About Vintage Stuff

The aim of Vintage Stuff is to display some of the ephemera that I have collected, often inadvertently, over the years. I am now deliberately seeking out interesting old adverts, screen shots, leaflets, obscure record covers, picture postcards and illustrations; anything that catches my eye, in fact. They will be mainly, but not exclusively of UK origin (so many vintage blogs appear to be American) and almost always a scan from something that I actually have in my collection, rather than off the net. If you do re-blog, please acknowledge the source. Further stuff, mainly photographs, can be found on my Flickr pages, via the Benny Hill record cover.

Wednesday, 29 May 2013

Denim

Denim aftershave advert from Penthouse magazine, issue 12/7 (1977). For men who don't have to try too hard.


Wednesday, 22 May 2013

Rizla +

The manufacture of cigarette papers by Rizla can be traced back to 1660, when Philip Lacroix began production. The date of 1796, which appears on the advert below (from Penthouse magazine, 1978), would appear to be when Napoleon agreed to Rizla supplying rolling papers to his troops. From 1865, rice paper was used, rather than tissue, the branding now being Rizla +, riz being the french word for rice. The company remained in the Lacroix family until 1978, the year of this advert, and has continued to grow with the new owners.

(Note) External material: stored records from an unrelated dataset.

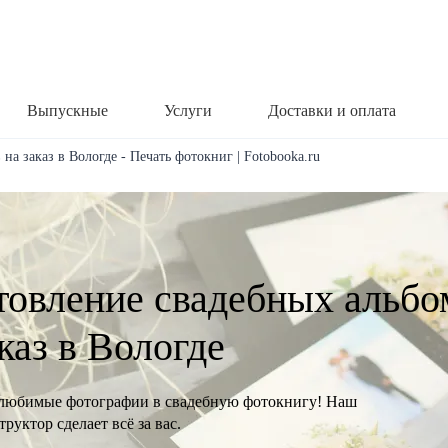
Выпускные
Услуги
Доставки и оплата
на заказ в Вологде - Печать фотокниг | Fotobooka.ru
товление свадебных альбо
каз в Вологде
любимые фотографии в свадебную фотокнигу! Наш
руктор сделает всё за вас.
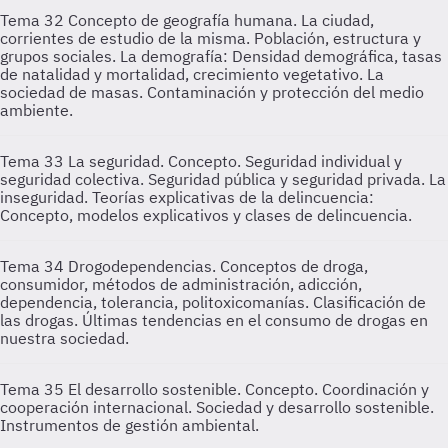
Tema 32
Concepto de geografía humana. La ciudad,
corrientes de estudio de la misma. Población, estructura y
grupos sociales. La demografía: Densidad demográfica, tasas
de natalidad y mortalidad, crecimiento vegetativo. La
sociedad de masas. Contaminación y protección del medio
ambiente.
Tema 33
La seguridad. Concepto. Seguridad individual y
seguridad colectiva. Seguridad pública y seguridad privada. La
inseguridad. Teorías explicativas de la delincuencia:
Concepto, modelos explicativos y clases de delincuencia.
Tema 34
Drogodependencias. Conceptos de droga,
consumidor, métodos de administración, adicción,
dependencia, tolerancia, politoxicomanías. Clasificación de
las drogas. Últimas tendencias en el consumo de drogas en
nuestra sociedad.
Tema 35
El desarrollo sostenible. Concepto. Coordinación y
cooperación internacional. Sociedad y desarrollo sostenible.
Instrumentos de gestión ambiental.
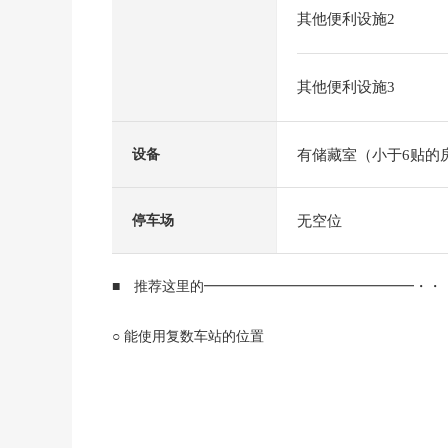
其他便利设施2
其他便利设施3
有储藏室（小于6贴的
设备
无空位
停车场
■ 推荐这里的━━━━━━━━━━━━━━━・・
○ 能使用复数车站的位置
・阪急今津线"宝冢南口"车站步行3分钟
・阪急今津线/宝冢线"宝冢"车站步行13分钟
・JR"宝冢"车站步行14分钟
○ 已经2026年6月翻新完成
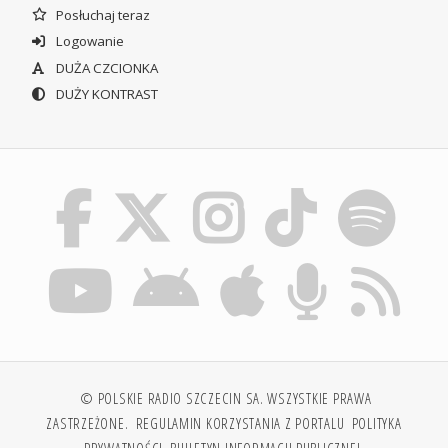
Posłuchaj teraz
Logowanie
DUŻA CZCIONKA
DUŻY KONTRAST
© POLSKIE RADIO SZCZECIN SA. WSZYSTKIE PRAWA
ZASTRZEŻONE.
REGULAMIN KORZYSTANIA Z PORTALU
POLITYKA
PRYWATNOŚCI
BIULETYN INFORMACJI PUBLICZNEJ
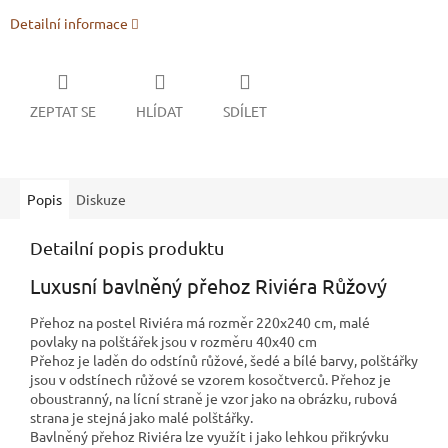
Detailní informace
ZEPTAT SE
HLÍDAT
SDÍLET
Popis
Diskuze
Detailní popis produktu
Luxusní bavlněný přehoz Riviéra Růžový
Přehoz na postel Riviéra má rozměr 220x240 cm, malé
povlaky na polštářek jsou v rozměru 40x40 cm
Přehoz je laděn do odstínů růžové, šedé a bílé barvy, polštářky
jsou v odstínech růžové se vzorem kosočtverců. Přehoz je
oboustranný, na lícní straně je vzor jako na obrázku, rubová
strana je stejná jako malé polštářky.
Bavlněný přehoz Riviéra lze využít i jako lehkou přikrývku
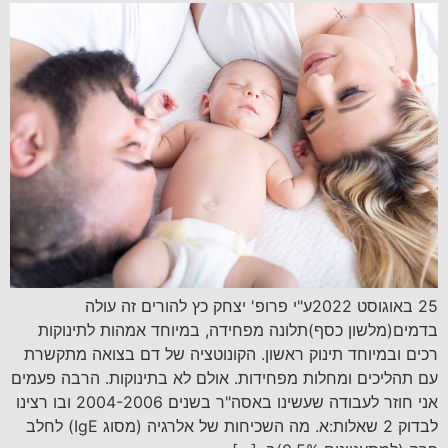
25 באוגוסט 2022ע"י פרופ' יצחק כץ להורים זה עולה
בדמים(מלשון כסף)תלונה מפחידה, במיוחד אמהות לתינוקות
רכים ובמיוחד תינוק ראשון. הקונוטציה של דם בצואה מתקשרת
עם תהליכים ומחלות מפחידות. אולם לא בתינוקות. הרבה פעמים
אני חוזר לעבודה שעשינו באסה"ר בשנים 2004-2006 ובו רצינו
לבדוק 2 שאלות:א. מה השכיחות של אלרגיה (מסוג IgE) לחלב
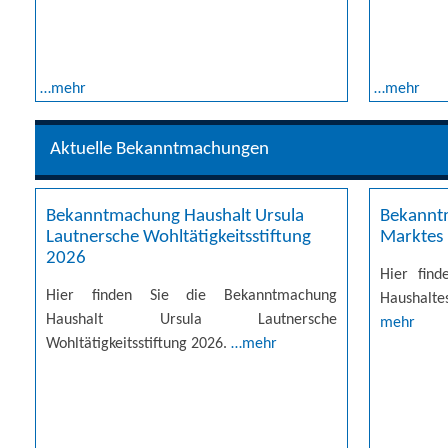
…mehr
…mehr
Aktuelle Bekanntmachungen
Bekanntmachung Haushalt Ursula
Bekannt
Lautnersche Wohltätigkeitsstiftung
Marktes
2026
Hier fin
Hier finden Sie die Bekanntmachung
Haushalt
Haushalt Ursula Lautnersche
mehr
Wohltätigkeitsstiftung 2026.
…mehr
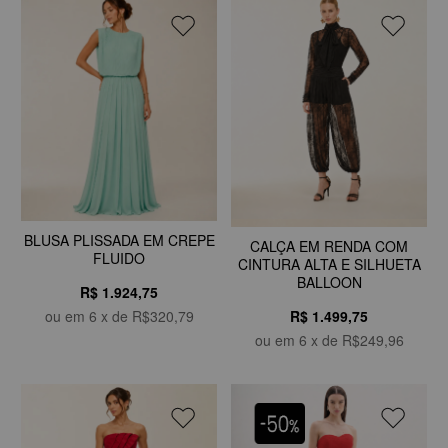
BLUSA PLISSADA EM CREPE
CALÇA EM RENDA COM
FLUIDO
CINTURA ALTA E SILHUETA
BALLOON
R$ 1.924,75
R$ 1.499,75
ou em
6
x de
R$320,79
ou em
6
x de
R$249,96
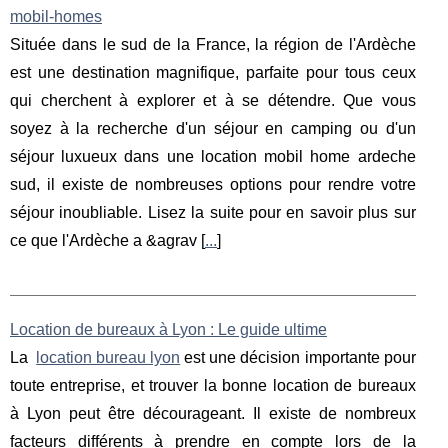
mobil-homes
Située dans le sud de la France, la région de l'Ardèche
est une destination magnifique, parfaite pour tous ceux
qui cherchent à explorer et à se détendre. Que vous
soyez à la recherche d'un séjour en camping ou d'un
séjour luxueux dans une location mobil home ardeche
sud, il existe de nombreuses options pour rendre votre
séjour inoubliable. Lisez la suite pour en savoir plus sur
ce que l'Ardèche a &agrav [
...
]
Location de bureaux à Lyon : Le guide ultime
La
location bureau lyon
est une décision importante pour
toute entreprise, et trouver la bonne location de bureaux
à Lyon peut être décourageant. Il existe de nombreux
facteurs différents à prendre en compte lors de la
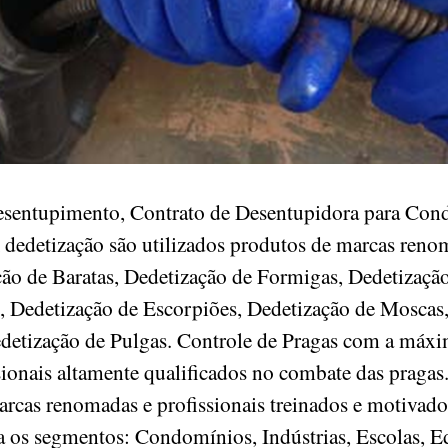
esentupimento, Contrato de Desentupidora para Cond
A dedetização são utilizados produtos de marcas ren
ação de Baratas, Dedetização de Formigas, Dedetizaçã
, Dedetização de Escorpiões, Dedetização de Moscas
edetização de Pulgas. Controle de Pragas com a máxi
sionais altamente qualificados no combate das praga
arcas renomadas e profissionais treinados e motivado
 os segmentos: Condomínios, Indústrias, Escolas, Edi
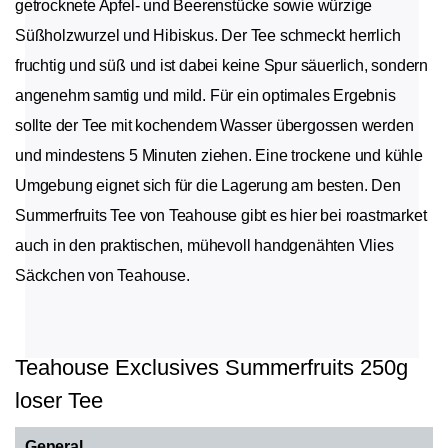
getrocknete Apfel- und Beerenstücke sowie würzige
Süßholzwurzel und Hibiskus. Der Tee schmeckt herrlich
fruchtig und süß und ist dabei keine Spur säuerlich, sondern
angenehm samtig und mild. Für ein optimales Ergebnis
sollte der Tee mit kochendem Wasser übergossen werden
und mindestens 5 Minuten ziehen. Eine trockene und kühle
Umgebung eignet sich für die Lagerung am besten. Den
Summerfruits Tee von Teahouse gibt es hier bei roastmarket
auch in den praktischen, mühevoll handgenähten Vlies
Säckchen von Teahouse.
Teahouse Exclusives Summerfruits 250g
loser Tee
General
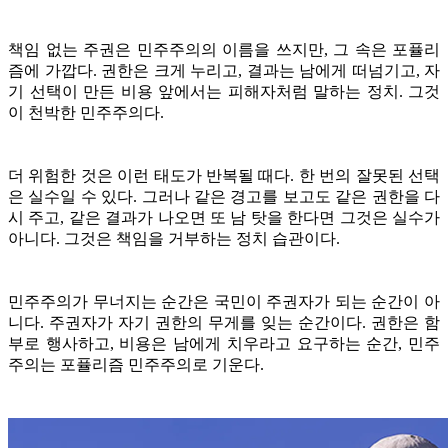
책임 없는 주권은 민주주의의 이름을 쓰지만, 그 속은 포퓰리
즘에 가깝다. 권한은 크게 누리고, 결과는 남에게 떠넘기고, 자
기 선택이 만든 비용 앞에서는 피해자처럼 말하는 정치. 그것
이 천박한 민주주의다.
더 위험한 것은 이런 태도가 반복될 때다. 한 번의 잘못된 선택
은 실수일 수 있다. 그러나 같은 경고를 보고도 같은 권한을 다
시 주고, 같은 결과가 나오면 또 남 탓을 한다면 그것은 실수가
아니다. 그것은 책임을 거부하는 정치 습관이다.
민주주의가 무너지는 순간은 국민이 주권자가 되는 순간이 아
니다. 주권자가 자기 권한의 무게를 잊는 순간이다. 권한은 함
부로 행사하고, 비용은 남에게 치우라고 요구하는 순간, 민주
주의는 포퓰리즘 민주주의로 기운다.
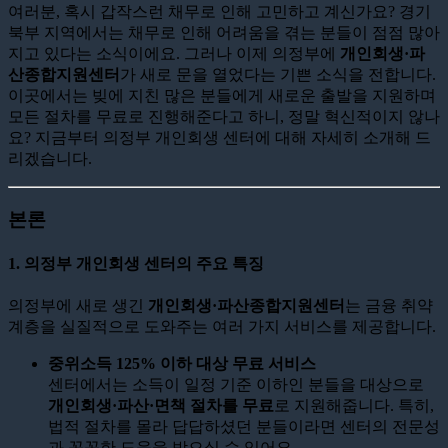
여러분, 혹시 갑작스런 채무로 인해 고민하고 계신가요? 경기
북부 지역에서는 채무로 인해 어려움을 겪는 분들이 점점 많아
지고 있다는 소식이에요. 그러나 이제 의정부에
개인회생·파
산종합지원센터
가 새로 문을 열었다는 기쁜 소식을 전합니다.
이곳에서는 빚에 지친 많은 분들에게 새로운 출발을 지원하며
모든 절차를 무료로 진행해준다고 하니, 정말 혁신적이지 않나
요? 지금부터 의정부 개인회생 센터에 대해 자세히 소개해 드
리겠습니다.
본론
1. 의정부 개인회생 센터의 주요 특징
의정부에 새로 생긴
개인회생·파산종합지원센터
는 금융 취약
계층을 실질적으로 도와주는 여러 가지 서비스를 제공합니다.
중위소득 125% 이하 대상 무료 서비스
센터에서는 소득이 일정 기준 이하인 분들을 대상으로
개인회생·파산·면책 절차를 무료
로 지원해줍니다. 특히,
법적 절차를 몰라 답답하셨던 분들이라면 센터의 전문성
과 꼼꼼한 도움을 받으실 수 있어요.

Back in the 1960s, it was often my task to get my dad's smoking requirements from our local corner shop, this being 'half an ounce of Old Holborn and a packet of green'..........


Monday, 20 May 2013

More Lemon Hart Rum

With the cricket season now upon us (with congratulations to England on yesterday's devastating win over New Zealand), this advert from Lilliput magazine, May 1954, seems appropriate.


Saturday, 18 May 2013

Model girl makes a start

This little photo-feature appeared in Lilliput magazine, issue dated May 1954.





Tuesday, 7 May 2013

Know your tramway standard!

One item of street furniture now almost extinct is the ornamental tramway standard - that's the pole that kept the wires up. These municipal examples appeared in Tramway Review, Spring 1969, drawn by HG Dibdin.